Штурмовой отряд. Битва за Берлин

Таругин Олег Витальевич

Глава 7

 

 

Берлин, апрель 1945 года

Приплюснутые железобетонные блины дотов, расположенные по обеим сторонам перекрестка, Трешнику не понравились с первого взгляда. Категорически. Как, впрочем, и заложенные кирпичом, превращенные в узкие бойницы подвальные окна близлежащих домов с торчащими оттуда решетчатыми кожухами пулеметных стволов. Каждое окно-бойницу немецкие фортификаторы еще и укрепили дополнительно мешками с песком. Саму улицу преграждала высокая, почти в полтора роста, баррикада, основой которой оказались уже знакомые мешки с песком, уложенные в несколько рядов, и сваренные из трамвайных рельсов противотанковые ежи, густо опутанные колючей проволокой.
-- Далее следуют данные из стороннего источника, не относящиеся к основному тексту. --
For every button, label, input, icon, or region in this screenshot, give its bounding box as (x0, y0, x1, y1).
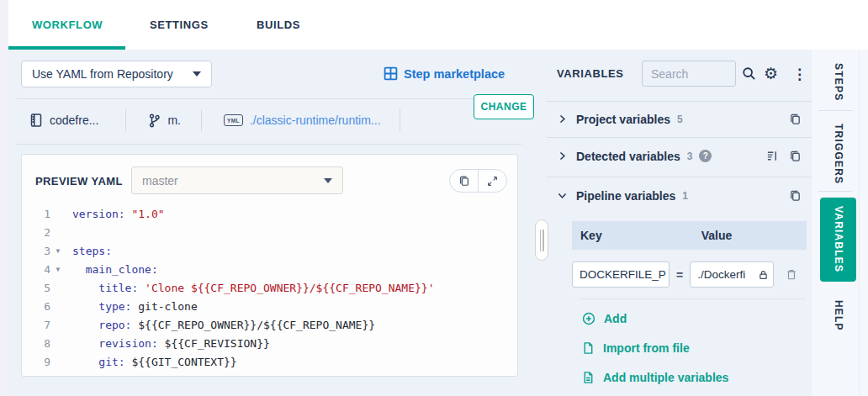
section-detected-variables[interactable]: Detected variables 3 ? (547, 138, 812, 174)
help-icon[interactable]: ? (699, 150, 712, 162)
divider (859, 50, 860, 396)
equals-sign: = (676, 268, 683, 282)
add-multiple-variables-button[interactable]: Add multiple variables (582, 371, 728, 384)
change-button[interactable]: CHANGE (474, 94, 534, 119)
yaml-code-editor: 1version: "1.0" 2 3▼steps: 4▼ main_clone… (22, 205, 517, 372)
variables-search[interactable] (642, 61, 736, 87)
tab-workflow[interactable]: WORKFLOW (32, 18, 103, 31)
expand-yaml-button[interactable] (478, 170, 506, 192)
panel-resize-handle[interactable] (535, 219, 548, 261)
chevron-down-icon (557, 190, 568, 201)
code-line: 5 title: 'Clone ${{CF_REPO_OWNER}}/${{CF… (22, 279, 517, 298)
yaml-path-link[interactable]: ./classic-runtime/runtim... (250, 114, 381, 127)
import-from-file-button[interactable]: Import from file (582, 341, 690, 355)
divider (17, 98, 521, 99)
side-tab-variables[interactable]: VARIABLES (820, 198, 856, 282)
separator (400, 109, 400, 131)
code-line: 1version: "1.0" (22, 205, 517, 224)
copy-icon[interactable] (789, 189, 802, 202)
tab-settings[interactable]: SETTINGS (150, 18, 209, 31)
card-toolbar (449, 169, 507, 193)
yaml-source-dropdown[interactable]: Use YAML from Repository (21, 61, 212, 87)
section-label: Project variables (576, 113, 670, 126)
fold-arrow-icon[interactable] (50, 224, 66, 242)
variable-row: = (572, 261, 810, 288)
key-column-header: Key (580, 229, 602, 242)
action-label: Add multiple variables (603, 371, 728, 384)
section-label: Detected variables (576, 150, 680, 163)
fold-arrow-icon[interactable]: ▼ (50, 242, 66, 261)
side-tab-triggers[interactable]: TRIGGERS (820, 122, 856, 186)
fold-arrow-icon[interactable] (50, 353, 66, 372)
copy-yaml-button[interactable] (450, 170, 478, 192)
section-count: 1 (682, 190, 688, 202)
code-line: 9 git: ${{GIT_CONTEXT}} (22, 353, 517, 372)
code-key: repo: (72, 319, 131, 331)
variable-key-field[interactable] (572, 261, 670, 288)
copy-icon[interactable] (789, 113, 802, 125)
separator (201, 109, 202, 131)
sort-format-icon[interactable] (766, 150, 779, 162)
variable-value-input[interactable] (691, 268, 758, 281)
yml-file-icon: YML (224, 114, 243, 126)
chevron-right-icon (557, 114, 568, 124)
search-input[interactable] (643, 61, 735, 86)
add-variable-button[interactable]: Add (582, 312, 627, 325)
preview-yaml-card: PREVIEW YAML master 1version: "1.0" (21, 154, 518, 377)
divider (818, 110, 852, 111)
page-left-margin (0, 0, 8, 396)
line-number: 5 (22, 279, 50, 298)
side-tab-strip: STEPS TRIGGERS VARIABLES HELP (812, 50, 868, 396)
section-pipeline-variables[interactable]: Pipeline variables 1 (547, 177, 812, 214)
step-marketplace-link[interactable]: Step marketplace (384, 66, 505, 81)
repo-name[interactable]: codefre... (50, 114, 98, 127)
code-value: ${{CF_REVISION}} (158, 337, 270, 350)
side-tab-steps[interactable]: STEPS (820, 56, 856, 108)
section-count: 5 (677, 114, 683, 125)
variable-key-input[interactable] (573, 268, 669, 281)
delete-variable-icon[interactable] (786, 268, 797, 281)
divider (818, 191, 852, 192)
code-key: git: (72, 356, 125, 368)
line-number: 1 (22, 205, 50, 224)
fold-arrow-icon[interactable] (50, 335, 66, 353)
code-string: 'Clone ${{CF_REPO_OWNER}}/${{CF_REPO_NAM… (138, 282, 434, 294)
fold-arrow-icon[interactable]: ▼ (50, 261, 66, 279)
yaml-source-label: Use YAML from Repository (32, 67, 173, 81)
file-plus-icon (582, 371, 595, 384)
variables-panel-title: VARIABLES (557, 67, 624, 80)
separator (125, 109, 126, 131)
tab-builds[interactable]: BUILDS (257, 18, 300, 31)
code-line: 7 repo: ${{CF_REPO_OWNER}}/${{CF_REPO_NA… (22, 316, 517, 335)
side-tab-help[interactable]: HELP (820, 295, 856, 335)
kebab-menu-icon[interactable]: ⋮ (792, 67, 807, 82)
code-value: ${{CF_REPO_OWNER}}/${{CF_REPO_NAME}} (131, 319, 375, 331)
fold-arrow-icon[interactable] (50, 279, 66, 298)
branch-name[interactable]: m. (167, 114, 181, 127)
section-project-variables[interactable]: Project variables 5 (547, 101, 812, 137)
code-key: main_clone: (72, 263, 158, 276)
code-value: ${{GIT_CONTEXT}} (125, 356, 237, 368)
code-value: git-clone (131, 300, 197, 313)
code-key: type: (72, 300, 131, 313)
code-line: 6 type: git-clone (22, 298, 517, 316)
repo-info-bar: codefre... m. YML ./classic-runtime/runt… (21, 104, 517, 136)
gear-icon[interactable]: ⚙ (764, 66, 778, 82)
lock-icon[interactable] (758, 269, 769, 281)
chevron-right-icon (557, 150, 568, 161)
code-line: 8 revision: ${{CF_REVISION}} (22, 335, 517, 353)
variable-value-field[interactable] (690, 261, 774, 288)
fold-arrow-icon[interactable] (50, 316, 66, 335)
divider (17, 144, 521, 145)
fold-arrow-icon[interactable] (50, 205, 66, 224)
top-tab-bar: WORKFLOW SETTINGS BUILDS (8, 0, 868, 50)
action-label: Import from file (603, 341, 690, 355)
search-icon[interactable] (742, 66, 756, 81)
section-count: 3 (687, 150, 693, 162)
branch-selector[interactable]: master (131, 166, 343, 194)
copy-icon[interactable] (789, 150, 802, 162)
code-key: steps: (72, 245, 112, 257)
fold-arrow-icon[interactable] (50, 298, 66, 316)
preview-yaml-title: PREVIEW YAML (35, 175, 123, 187)
section-label: Pipeline variables (576, 189, 675, 203)
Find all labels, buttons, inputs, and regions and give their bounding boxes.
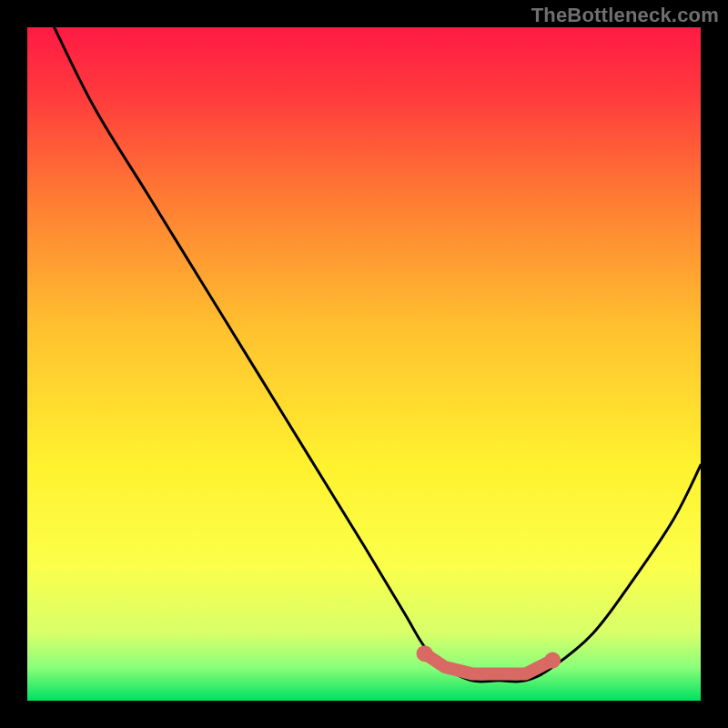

Понаблюдав за опорной точкой несколько минут, подполковник понял задумку гитлеровцев: перекресток располагался таким образом, что атаковать его в лоб танки не могли. Улицы сходились под острым углом, что было весьма нетипично для берлинской застройки, и двигающиеся со стороны Тиргартена боевые машины должны были повернуть, хотя бы на несколько секунд подставив укрывшимся за баррикадой фаустникам борт. Добивать попавшие в огневую ловушку танки должны гранатометчики, засевшие на вторых этажах выходящих на перекресток фасадами домов – не зря же ажурные балконные решетки заложены мешками с песком и всяким хламом, а над перилами то и дело мелькают надоевшие до оскомины каски. Всего-то делов – дождаться, пока защищенные железобетоном дотов и толстенными стенами старинных зданий пулеметчики отсекут и рассеют пехотное прикрытие, да шарахнуть из «панцерфауста». Или просто забросить на решетки моторного отсека бутылку с зажигательной смесью. А когда танкисты начнут выбираться наружу, надеясь успеть сбить огонь, швырнуть следом гранату или причесать автоматной очередью. Дешево и сердито… и весьма знакомо…

Спецназовцы с бойцами капитана Родченко укрылись в руинах разрушенного во время бомбардировки дома метрах в ста от перекрестка. От здания остались лишь две зиявшие голыми оконными проемами несущие стены, между которыми высился многометровый завал из обрушившихся перекрытий, кровли и внутренних перегородок, перемешанных с обломками мебели, паркетными досками и прочим хламом, поэтому гитлеровцы не сочли бывшую трехэтажку достойным внимания фортификационным объектом. Чем и воспользовались бойцы, незамеченными пробравшись внутрь через захламленный обломками стен, битым закопченным кирпичом печных труб и искореженными листами кровельного железа пустынный двор. Судя по всему, ударная волна попавшей в здание авиабомбы сбросила чердак внутрь дворового «колодца», после чего обрушила все перекрытия до самого подвала.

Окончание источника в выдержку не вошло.